Despite record warm November, inversion pollution builds in Northern Utah

Friday , December 01, 2017 - 5:10 PM

LEIA LARSEN, Standard-Examiner Staff

The National Weather Service confirmed Salt Lake City and other areas in Northern Utah saw their warmest November on record. 

A lot of those unusually warm temperatures came “toward the end of the month, around Thanksgiving, as most people living around here probably realize,” said Nick Carr, a weather service meteorologist.

Cities in the region saw high temperatures of about 68 or 69 degrees, due in part to warm southerly winds. 

“The rest of the month we had a lot of days a little bit above normal,” Carr said.

November 2017’s average daily temperature was 47.8 degrees, compared to the month’s 30-year average of 40.0 degrees. The previous November record was set last year, which saw an average daily temperature of 47.0 degrees.

The month was also unusually devoid of storms, which helped things stay toasty.

“The storm track held north — Idaho and Montana got most of the storms,” Carr said. “Usually in November we have systems that come through bring a cold front.”

Despite the warm weather, an inversion spell settled in Northern Utah on Tuesday, Nov. 28, trapping smog in the valley. While inversions form when temperatures in the valley are colder than the mountains, they can still happen during balmy weather.

“It’s an issue we get because of the short amount of daylight,” Carr said. “It doesn’t have to be super cold or have snow on the ground this time of year to have inversion.”

That’s because sunlight mixes air in the upper and lower atmosphere and helps blow things out of the valley. Without storms to move the air below, particulate pollutions have slowly built over the week in Weber County.

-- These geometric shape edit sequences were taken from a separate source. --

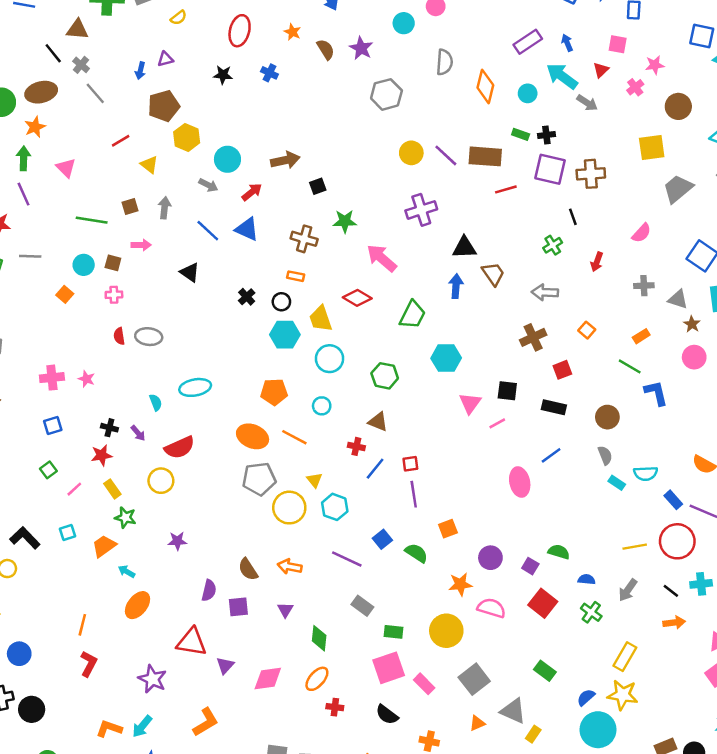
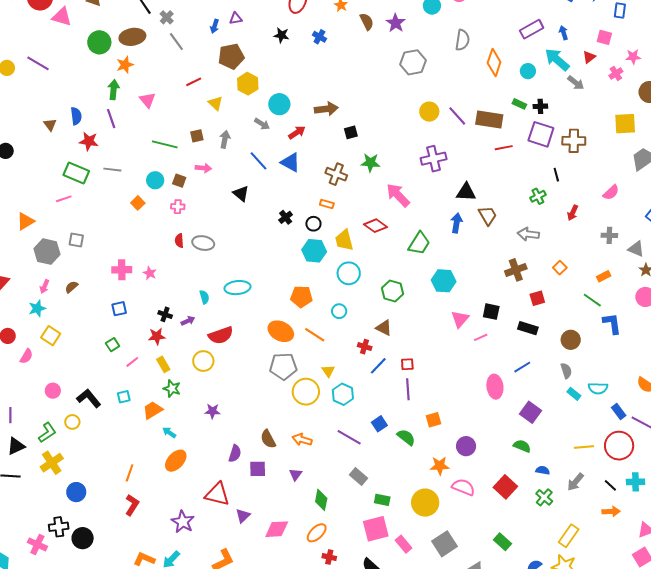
purple arrow: (138, 433) -> (188, 321), turned -80
purple square: (530, 566) -> (531, 412), moved, size x1.5

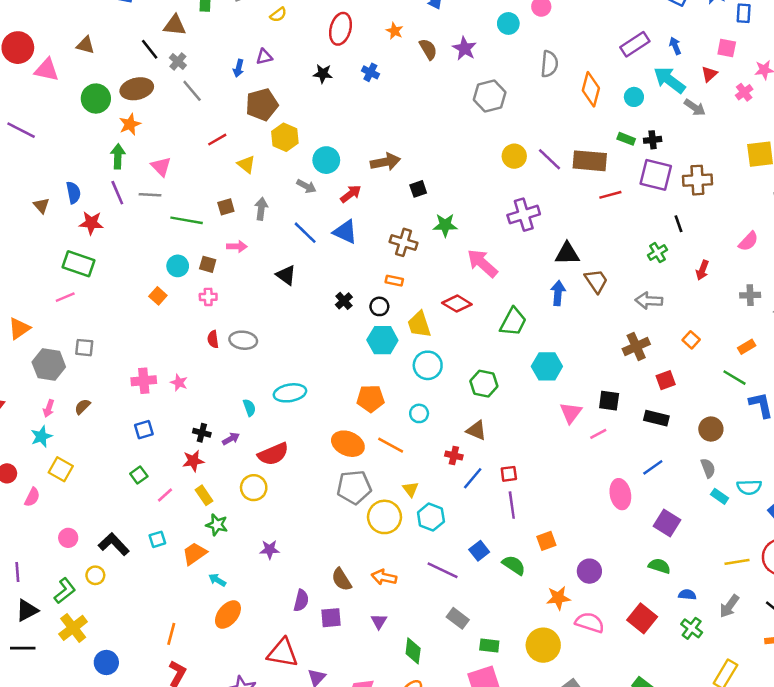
gray line: (112, 170) -> (150, 195), moved

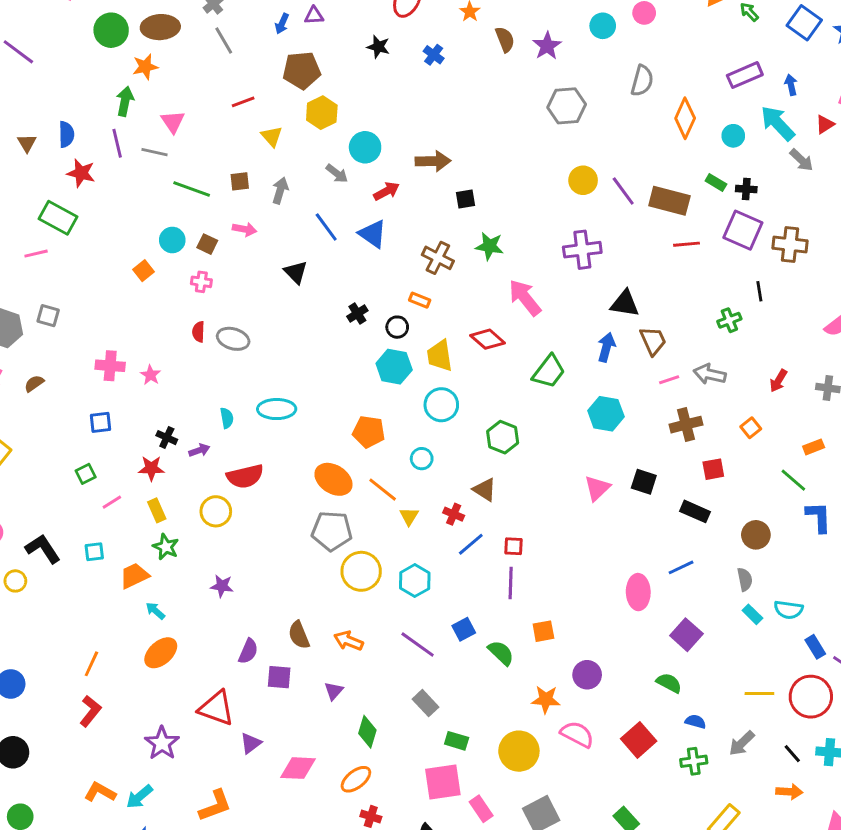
red arrow: (702, 270) -> (778, 381), moved
cyan hexagon: (547, 366) -> (606, 414), moved
pink line: (598, 434) -> (669, 380), moved
yellow triangle: (411, 489) -> (409, 516), moved
green cross: (692, 628) -> (694, 761), turned 35

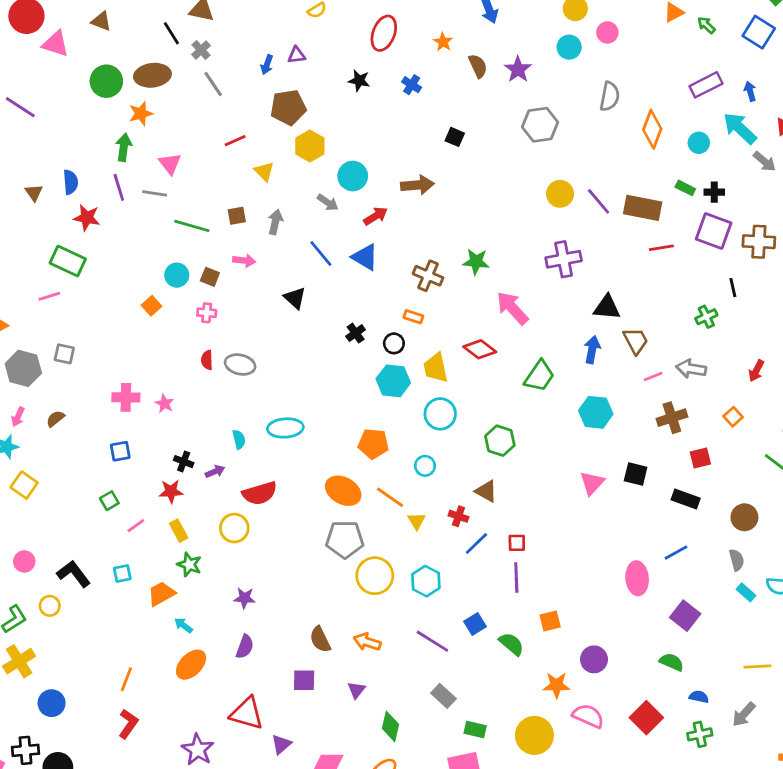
black square: (466, 199) -> (455, 137), moved, turned 36
purple semicircle: (248, 651) -> (245, 647), moved

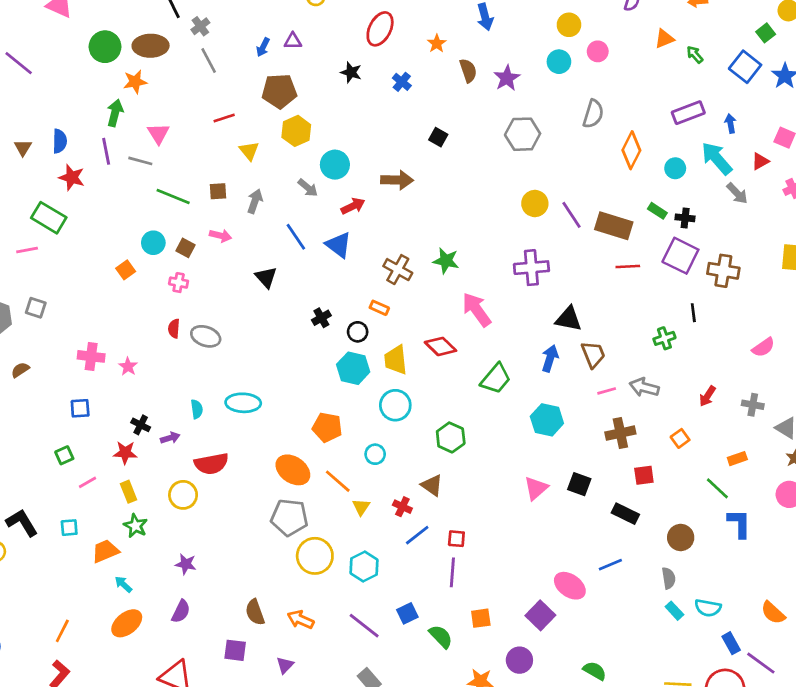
pink ellipse: (637, 578) -> (570, 586), turned -56
purple square: (685, 616) -> (540, 615), moved

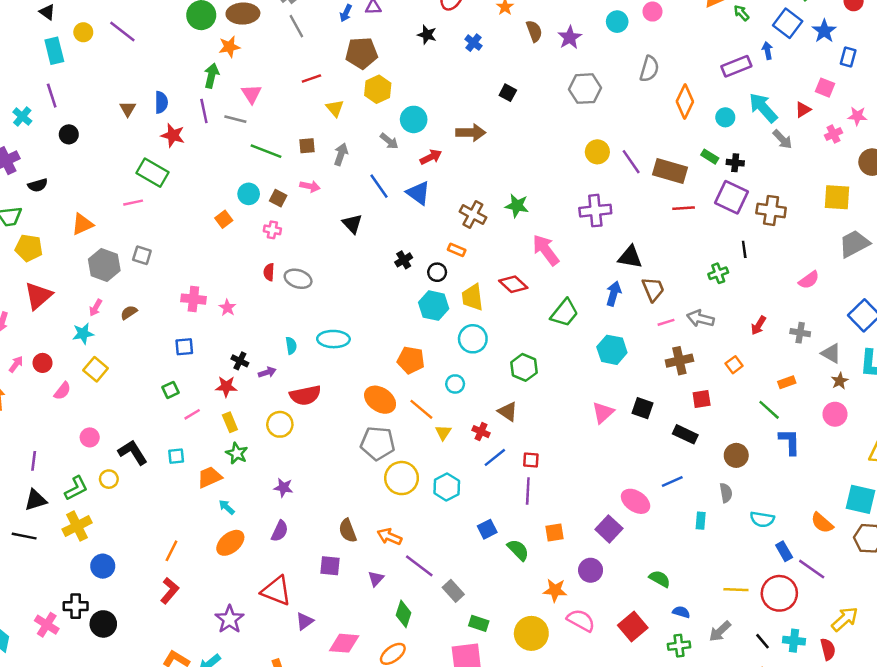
blue arrow: (730, 124) -> (767, 51), moved
cyan rectangle: (674, 611) -> (701, 521), moved, turned 49
purple line: (364, 626) -> (419, 566), moved

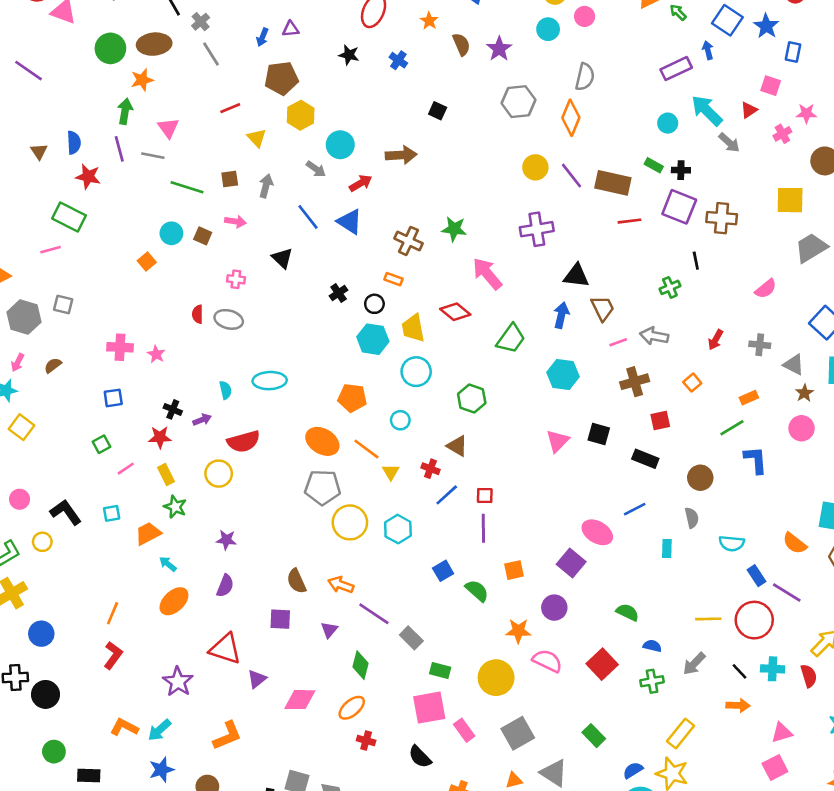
orange diamond: (685, 102) -> (571, 118), moved
pink cross: (272, 230) -> (236, 279), moved
green line: (769, 410) -> (732, 428), turned -70

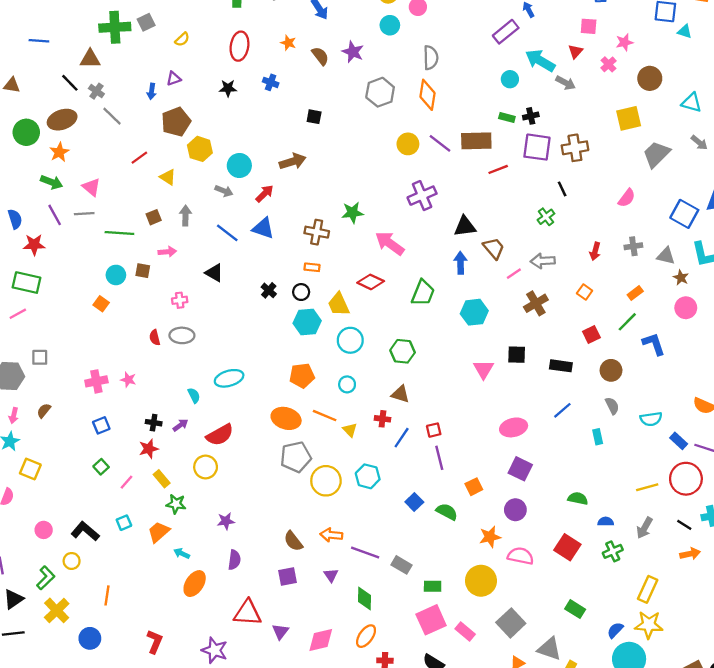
green arrow: (125, 111) -> (52, 182), turned 115
red square: (660, 421) -> (591, 335), moved
pink ellipse: (597, 532) -> (514, 427), moved, turned -30
orange line: (113, 613) -> (107, 595), moved

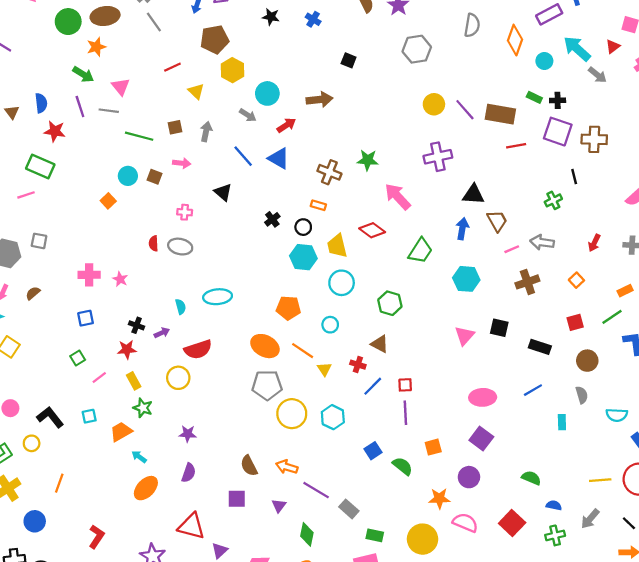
orange diamond: (428, 95) -> (515, 40), moved

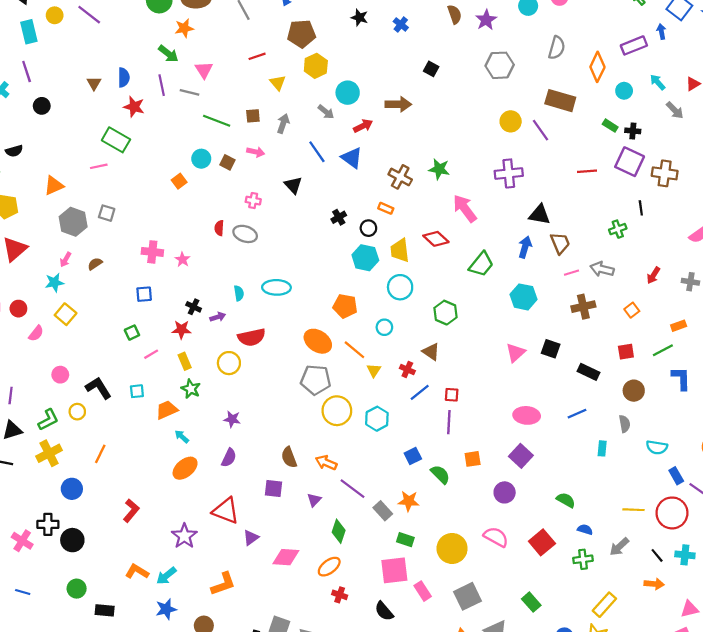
cyan arrow: (577, 49) -> (658, 82), size x0.6
brown rectangle: (500, 114) -> (560, 101), moved
orange star: (439, 498) -> (409, 501), moved

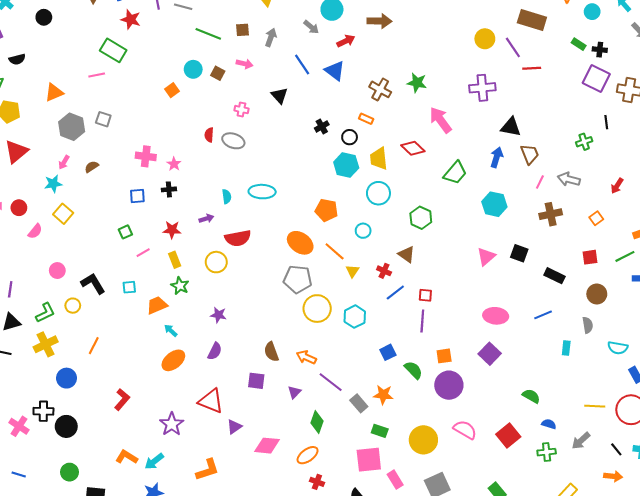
red line: (587, 171) -> (532, 68), moved
pink line: (571, 273) -> (540, 182), turned -48
black cross: (194, 307) -> (169, 189), moved, turned -32
purple circle: (505, 492) -> (449, 385), moved, size x1.4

As of Friday afternoon, the Utah Division of Air Quality reported particulate matter levels in the moderate range. 

Bo Call, manager of the air monitoring section for the division, said air quality conditions would likely be worse if it were colder and snow had accumulated on the valley floor. 

“With the atmospheric chemistry that goes on in our valley, it forms ammonium nitrate when it’s cold,” he said. “We don’t necessarily pollute any less — you still have the same tailpipe emissions — but during an inversion it combines in the atmosphere to form particulate pollution.”

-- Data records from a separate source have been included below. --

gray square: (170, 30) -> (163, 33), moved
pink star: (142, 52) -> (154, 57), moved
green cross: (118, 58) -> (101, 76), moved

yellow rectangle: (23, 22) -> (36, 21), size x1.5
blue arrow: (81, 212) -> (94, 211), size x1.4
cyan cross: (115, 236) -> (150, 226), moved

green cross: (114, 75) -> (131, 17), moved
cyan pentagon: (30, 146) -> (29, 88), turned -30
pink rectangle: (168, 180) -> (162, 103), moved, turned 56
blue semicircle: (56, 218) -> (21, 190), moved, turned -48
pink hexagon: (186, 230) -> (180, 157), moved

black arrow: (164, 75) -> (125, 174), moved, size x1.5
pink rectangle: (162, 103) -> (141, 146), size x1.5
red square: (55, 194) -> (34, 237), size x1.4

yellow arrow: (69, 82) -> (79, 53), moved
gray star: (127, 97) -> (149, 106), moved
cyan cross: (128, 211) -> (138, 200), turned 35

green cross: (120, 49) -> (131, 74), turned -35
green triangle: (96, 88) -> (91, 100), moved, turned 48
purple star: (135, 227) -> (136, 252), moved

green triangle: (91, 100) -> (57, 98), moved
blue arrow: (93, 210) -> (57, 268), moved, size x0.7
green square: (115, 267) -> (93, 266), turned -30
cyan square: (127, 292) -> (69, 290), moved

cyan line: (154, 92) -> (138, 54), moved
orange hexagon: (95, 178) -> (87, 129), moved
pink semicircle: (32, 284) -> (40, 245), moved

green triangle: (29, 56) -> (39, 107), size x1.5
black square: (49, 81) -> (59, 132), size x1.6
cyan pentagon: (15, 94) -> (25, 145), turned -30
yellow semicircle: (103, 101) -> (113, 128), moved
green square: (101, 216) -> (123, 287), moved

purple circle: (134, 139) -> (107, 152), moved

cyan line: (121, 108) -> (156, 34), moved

Snow both insulates to keep things cold and reflects sunlight to create more photochemical reactions.  

Call expects particulate pollution to continue to build in Northern Utah until the next storm front.

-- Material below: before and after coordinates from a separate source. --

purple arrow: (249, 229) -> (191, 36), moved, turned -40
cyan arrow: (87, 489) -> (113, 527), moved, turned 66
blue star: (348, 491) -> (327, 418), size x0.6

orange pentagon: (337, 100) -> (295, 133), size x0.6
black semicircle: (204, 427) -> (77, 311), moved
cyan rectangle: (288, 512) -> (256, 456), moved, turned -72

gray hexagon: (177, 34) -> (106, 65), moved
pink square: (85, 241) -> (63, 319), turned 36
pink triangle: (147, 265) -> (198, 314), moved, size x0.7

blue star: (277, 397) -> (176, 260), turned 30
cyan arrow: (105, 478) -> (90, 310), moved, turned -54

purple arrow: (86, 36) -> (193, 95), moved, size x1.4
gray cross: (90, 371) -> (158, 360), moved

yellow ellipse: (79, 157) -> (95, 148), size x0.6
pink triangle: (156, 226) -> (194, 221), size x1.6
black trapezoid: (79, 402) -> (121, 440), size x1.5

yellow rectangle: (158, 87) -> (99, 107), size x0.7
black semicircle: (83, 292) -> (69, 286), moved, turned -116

“Cars are still the single biggest source of pollution we have,” he said. “Everyone can do their part by driving less and keeping their vehicles maintained.”

The National Weather Service is calling for snow and rain in Ogden on Sunday with temperatures dropping to the 30s on Monday. 

Looking ahead, Carr said the odds are stacked that December will be warmer than usual, too. Nationwide, weather patterns favor a warmer Western U.S. and a cooler Eastern U.S.

“After this next system comes through, we will be in a pattern that keeps us warmish,” he said. “We probably won’t get back up into the 60s without help from stronger winds, but we look warmer than average.”